Section 32 of ITA prescribes multiple rates of depreciation (10%, 15%, 40%, etc.) based on the classification of the capex and the number of days the taxpayer uses it.

Under section 32, Capex is classified as a “Block of Assets,” meaning all the assets fall under the same class and have the same prescribed depreciation rates.

To claim depreciation, one must own such capex, which the taxpayer shall use in the previous year relevant to the assessment year.

Such depreciation rates are to be claimed based on the written-down value (WDV) of the Capex for each previous year. Thus, the depreciation allowance is amortized in the books of accounts over a number of years.

No depreciation is admissible on the personal assets.

A person may adopt different accounting methods for providing depreciation in the books of accounts. Still, depreciation has to be claimed deductible as per rates specified u/s 32 of the Income Tax Act, 1961 and disallowing depreciation provided as per books of accounts if rates vary compared to section 32 of the ITA.

For any business, depreciation relating to business capex must be claimed as per Section 32 of the ITA.

ITC claimed under the Indirect tax regime needs to be reduced from the capex value for a depreciation claim under section 32 of the ITA.

Depreciation can be claimed on the immovable property u/s 32 of the ITA.

Whereas under the indirect tax regime, any capex expenditure for the furtherance of business is entitled to claim the benefit of ITC if required conditions of Section 16 & Section 17 are satisfied.

ITC can be claimed by the person as soon as it is purchased and procured, irrespective of whether they have been put to use.

 Thus, for a claim of depreciation under the direct tax is put to use is mandatory, but the same requirement doesn’t apply under the Indirect Tax regime.

As explained above, the ITC on personal capex is implicitly blocked u/s 17 of the CGST Act, 2017; the same needs to be appropriately reported in the GST Returns by the persons viz. GSTR 3B, GSTR 9 & 9C etc.

Under the Indirect Tax Regime, ITC may or may not be claimed, but as far as I understand, no option is available.

For any business, claiming the ITC on capital goods as per section 2(19) of the GST Act, 2017, is not mandatory but optional.

Further, ITC claims u/s 17 are specifically blocked from purchasing immovable property, as the sale of land or buildings is not specified as a supply of goods or services per Schedule III of the CGST Act, 2017.

Disposal of Capex vis-à-vis ITC Net consideration for the disposal of capex is reduced from the block of assets.

If the block of assets is extinguished, then the gain on disposal is offered to tax as a short-term capital gain u/s 50 of the ITA.

If the block of assets is not extinguished, the taxpayer can continue to claim depreciation u/s 32 on the balance WDV value of the block of assets.

Suppose the capital asset is disposed of on which depreciation has not been claimed.

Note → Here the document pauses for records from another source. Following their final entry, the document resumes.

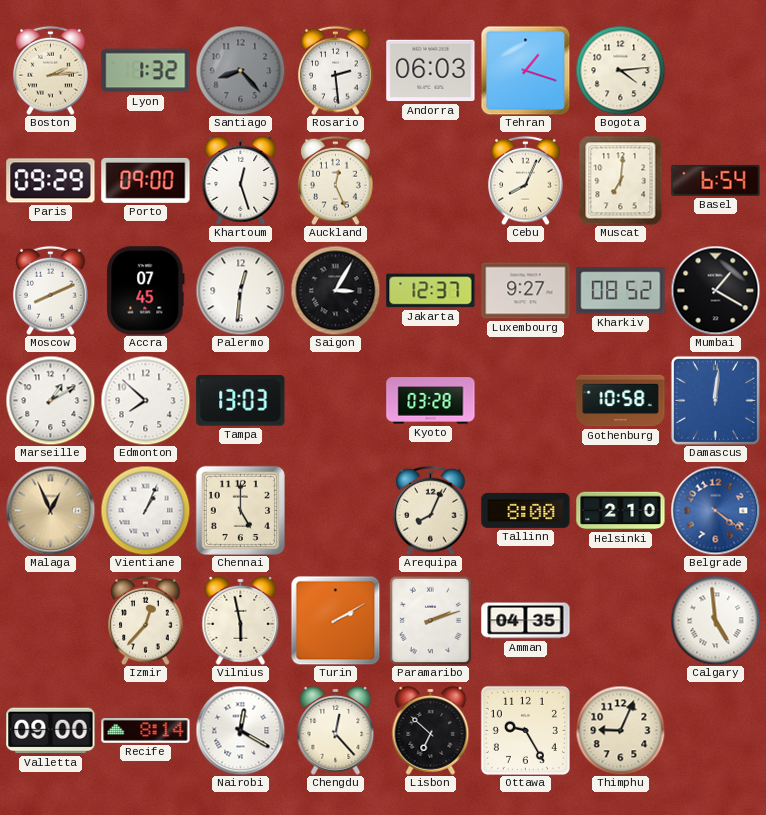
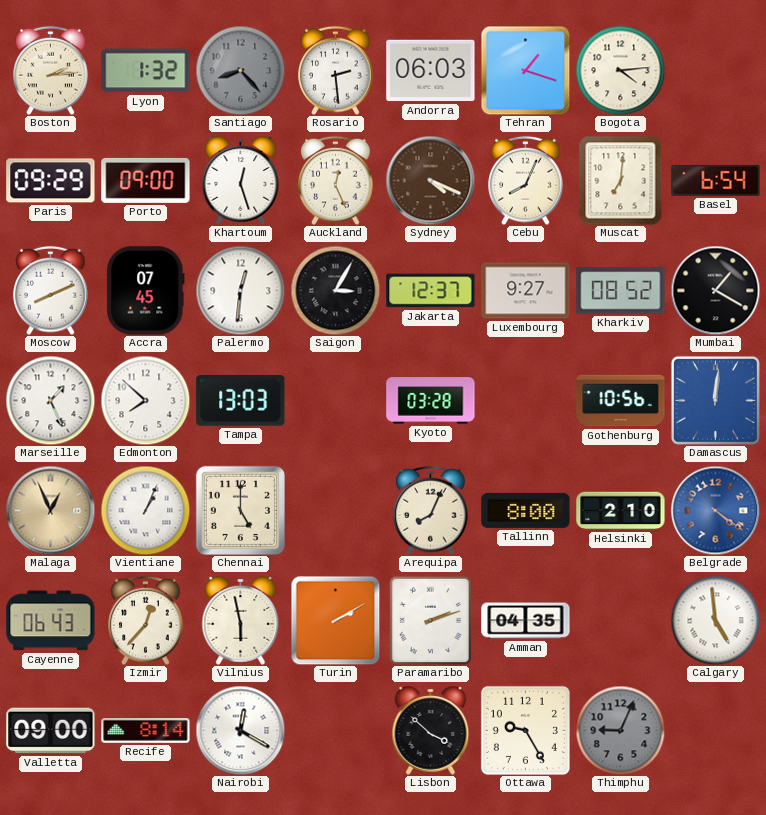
Sydney: none -> 4:19
Marseille: 1:10 -> 1:26
Gothenburg: 10:58 -> 10:56
Cayenne: none -> 06:43
Chengdu: 12:23 -> none
Lisbon: 6:52 -> 3:52
Thimphu dial: cream -> grey
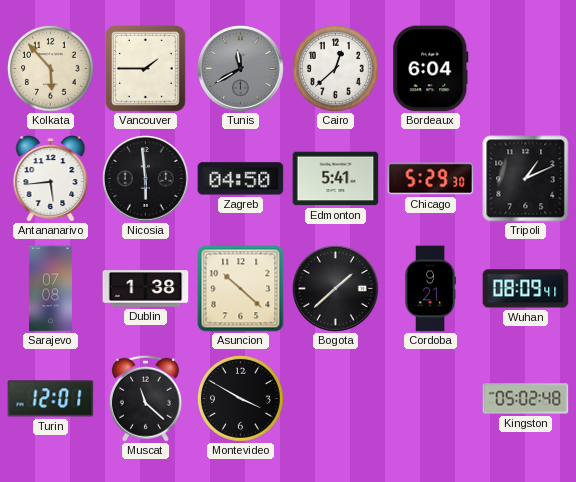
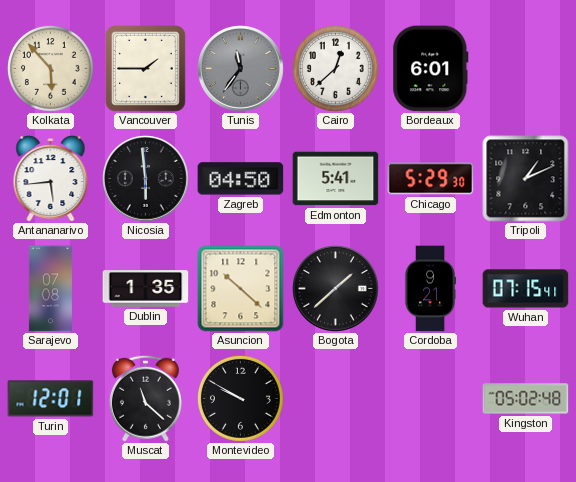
Tunis: 11:40 -> 11:36
Bordeaux: 6:04 -> 6:01
Dublin: 1:38 -> 1:35
Wuhan: 08:09 -> 07:15
Montevideo: 3:50 -> 9:50
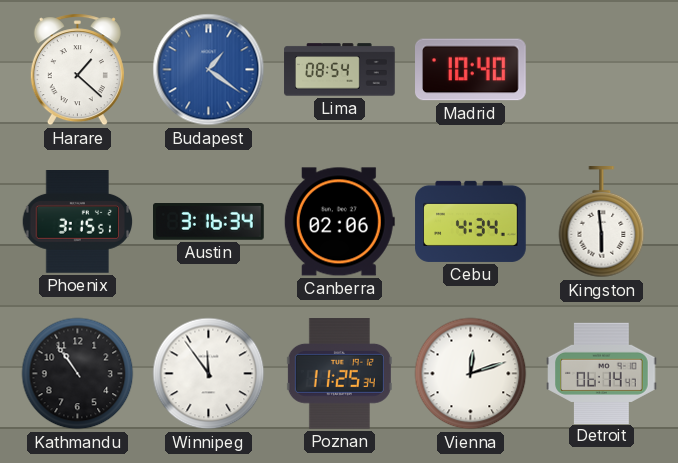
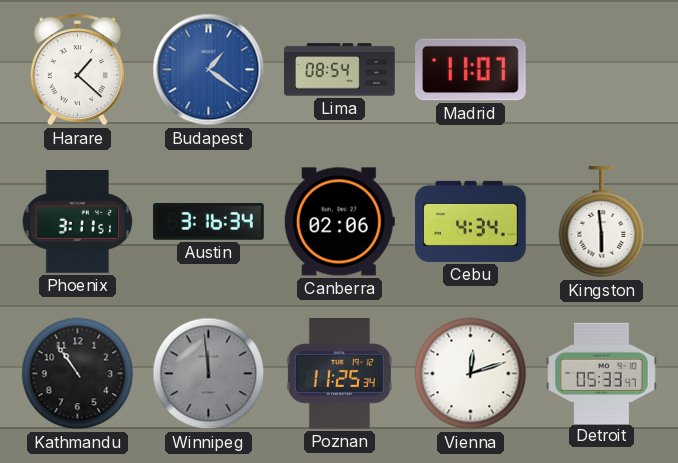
Madrid: 10:40 -> 11:07
Phoenix: 3:15 -> 3:11
Winnipeg: 11:54 -> 11:59
Winnipeg dial: white -> grey
Detroit: 06:14 -> 05:33
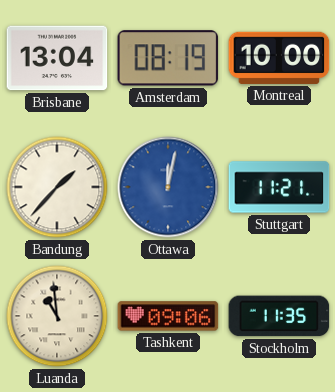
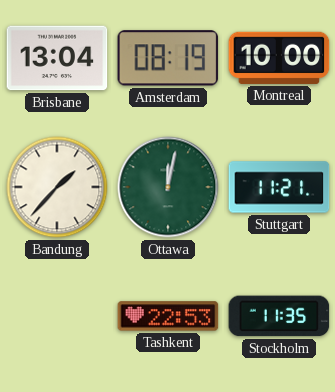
Ottawa dial: blue -> green
Luanda: 10:59 -> none
Tashkent: 09:06 -> 22:53
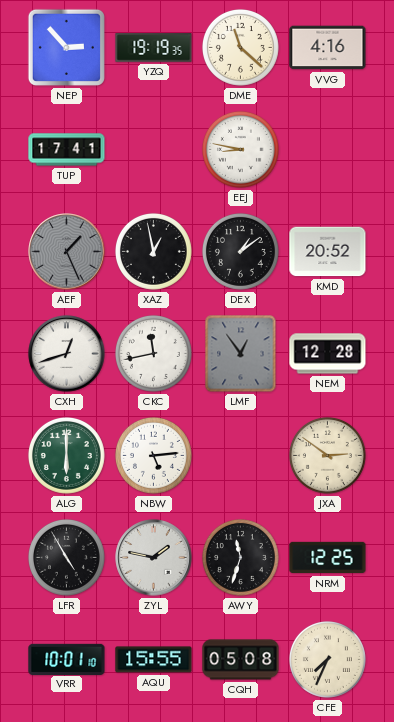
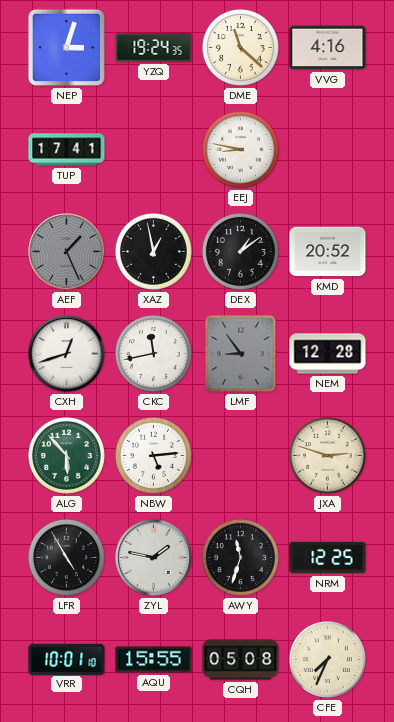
NEP: 2:53 -> 3:03
YZQ: 19:19 -> 19:24
LMF: 12:54 -> 8:54
ALG: 6:00 -> 5:53
JXA: 2:51 -> 2:48
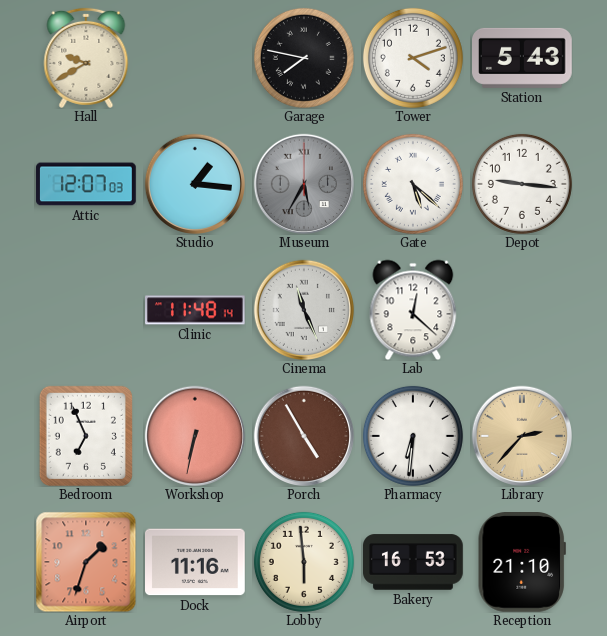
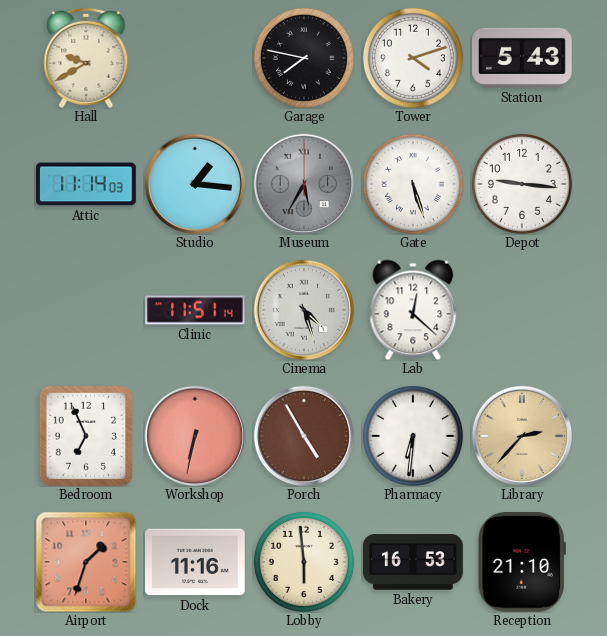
Attic: 12:07 -> 11:14
Gate: 5:22 -> 5:27
Clinic: 11:48 -> 11:51
Cinema: 11:26 -> 4:27
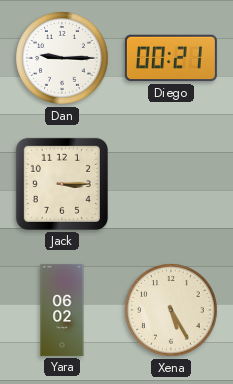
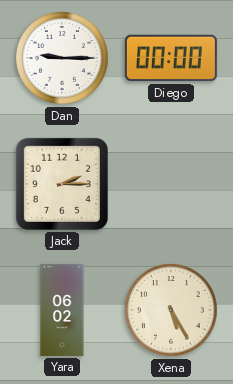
Diego: 00:21 -> 00:00
Jack: 3:15 -> 2:15
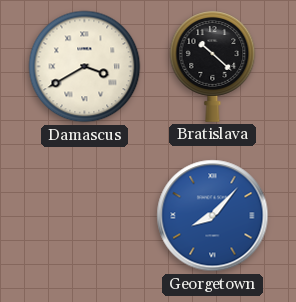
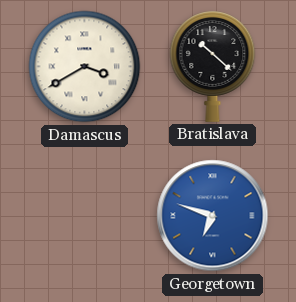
Georgetown: 8:07 -> 6:48
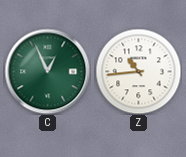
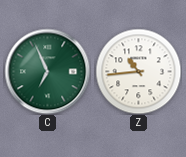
C: 12:56 -> 6:56
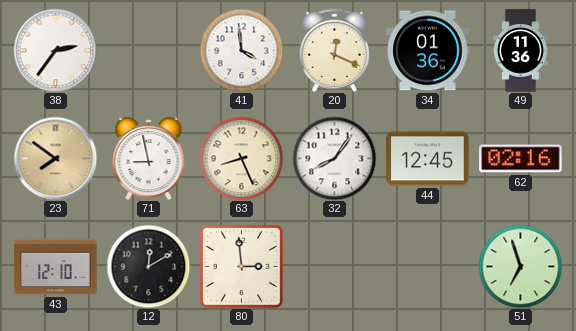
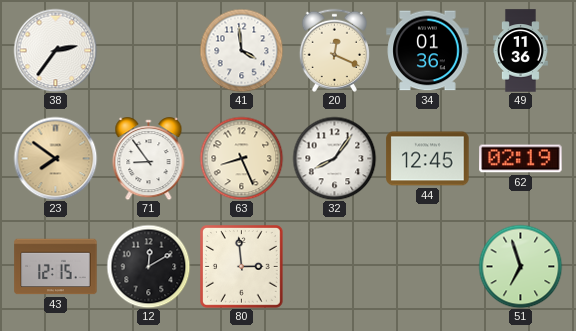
71: 8:58 -> 8:54
62: 02:16 -> 02:19
43: 12:10 -> 12:15
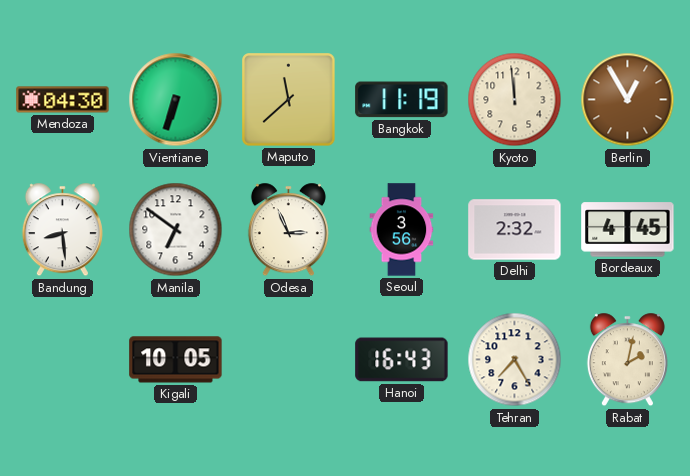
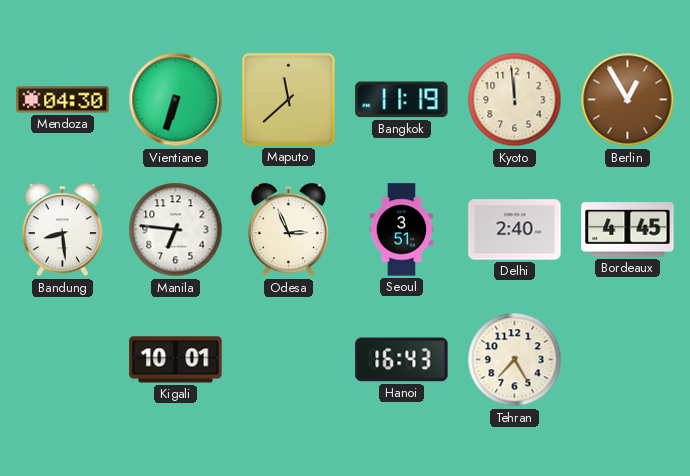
Manila: 6:51 -> 6:46
Seoul: 3:56 -> 3:51
Delhi: 2:32 -> 2:40
Kigali: 10:05 -> 10:01
Rabat: 2:02 -> none
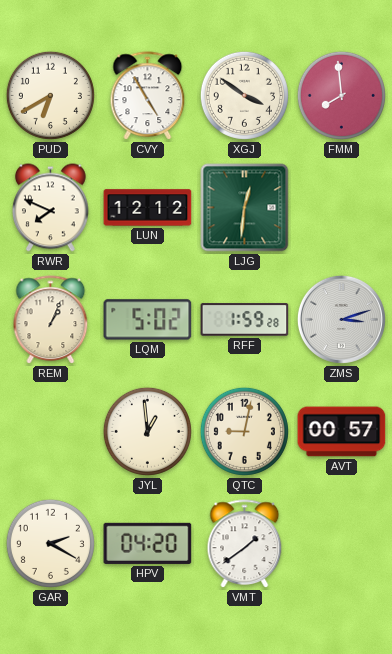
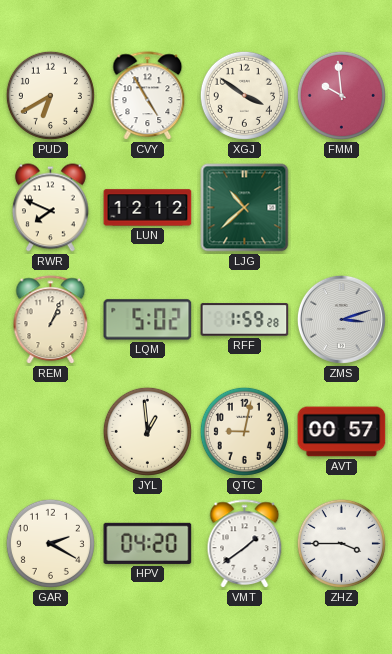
FMM: 7:59 -> 9:59
LJG: 12:31 -> 10:38
ZHZ: none -> 3:45
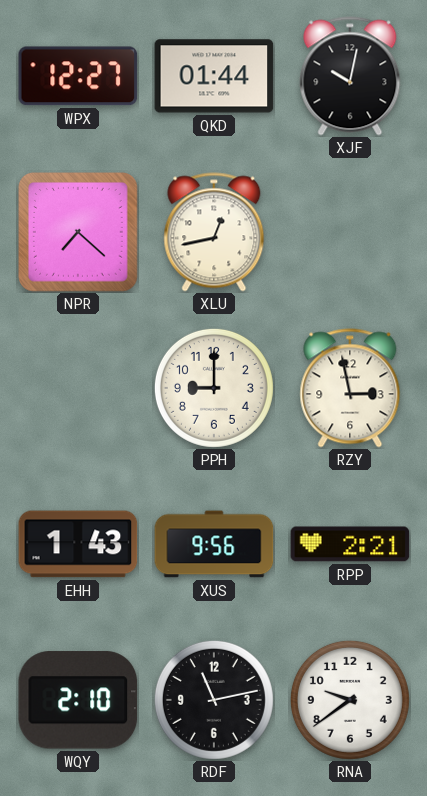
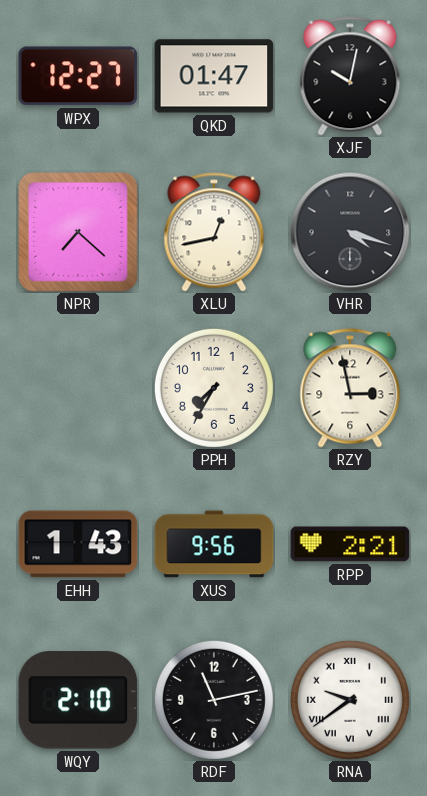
QKD: 01:44 -> 01:47
VHR: none -> 4:18
PPH: 9:00 -> 7:35
RNA numerals: Arabic -> Roman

In that case, the gain on disposal of such capex will be termed either short-term capital gain or long-term capital based on the period of holding such assets, and tax on such gains will be payable as per rates specified under the ITA.

The net consideration for disposing of capex is the transaction value adopted to levy GST, read with Section 15 of the CGST Act, 2017.

If the ITC claim is claimed on capital goods as defined u/s 2(19), then reversal under Rule 43 needs to be determined, considering 5% per quarter or any part thereof on the disposal of capex.

If the capex is sold after 5 years from the date of purchase, then reversal under Rule 43 is not required.

GST levies are payable only on the transaction value.

Capital Expenditure is recognised as Revenue Expenditure. If capital expenditures are recognized as revenue expenditures in the financial statements, a claim for deduction of such expenditures is specifically disallowed under Section 37 of the Income Tax Act (ITA), except for certain exceptions provided under the ITA, such as scientific research expenditures under Section 35, etc.

The Tax Auditor is obliged to report such transactions where capital expenditure is incorrectly claimed as revenue expenditure in the relevant paragraphs of Form 3CA/3CB along with Form 3CD. The tax auditor must qualify the tax audit report in such cases.

If a statutory audit is applicable, then the Independent Auditor’s Report must also be qualified accordingly to state that the profit/loss and statement of affairs do not reflect a true and fair view of the business operations for the previous year under consideration.

 

Suppose the Capital expenditure is recognised as Revenue expenditure in the financial statements. In that case, technically, there is no impact on a claim of ITC as per sections 16 & 17 of the CGST Act, 2017.

As no audit is applicable under the GST provisions now, to my limited understanding, such accounting doesn’t create any apparent issues under the Indirect Tax provisions.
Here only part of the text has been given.